Pam Torres was born in Logan, Utah and spent most of her childhood in Prairie Village, Kansas. Besides playing Dorothy during tornado weather and digging Peter Pan-like underground forts she also played piano and ran cross-country.
She started her family early, had five energetic and creative children, and returned to school when the last one was four. She has fond memories of reading to and playing with her children in between hefty amounts of volunteering at church and their schools. Several of her favorite activities were doing Writer's Workshop, updating the art docent program, recruiting volunteers, working as the parent liaison for the curriculum team, publishing articles in the newsletter and directing a very popular after-school art club.

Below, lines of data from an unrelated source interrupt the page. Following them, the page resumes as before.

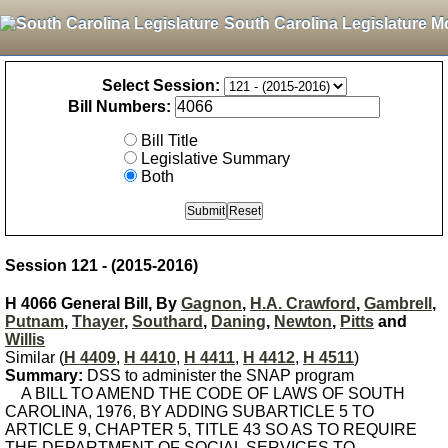
South Carolina Legislature M
Select Session:
Bill Numbers:
Bill Title
Legislative Summary
Both
Session 121 - (2015-2016)
H 4066 General Bill, By
Gagnon
,
H.A. Crawford
,
Gambrell
,
Putnam
,
Thayer
,
Southard
,
Daning
,
Newton
,
Pitts
and
Willis
Similar (
H 4409
,
H 4410
,
H 4411
,
H 4412
,
H 4511
)
Summary:
DSS to administer the SNAP program
A BILL TO AMEND THE CODE OF LAWS OF SOUTH
CAROLINA, 1976, BY ADDING SUBARTICLE 5 TO
ARTICLE 9, CHAPTER 5, TITLE 43 SO AS TO REQUIRE
THE DEPARTMENT OF SOCIAL SERVICES TO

About this time she met and married her current husband, who had a four-year-old son of his own, making them a lopsided Brady Bunch. In college she majored in communication with an emphasis on journalism and writing. As managing editor of the UWT's literary magazine she learned to format, work with editors and produce a quality product. Working as an advertising and contributing editor for Walk About Magazine, she quickly learned that in order to move up in the public relations and advertising fields she was up against stiff competition: twenty-somethings willing to work 80 hours a week. Pam's children were all blessed with huge teeth for their small mouths so her job search priority became finding the best orthodontia coverage. After researching several companies she took sales management position in downtown Seattle.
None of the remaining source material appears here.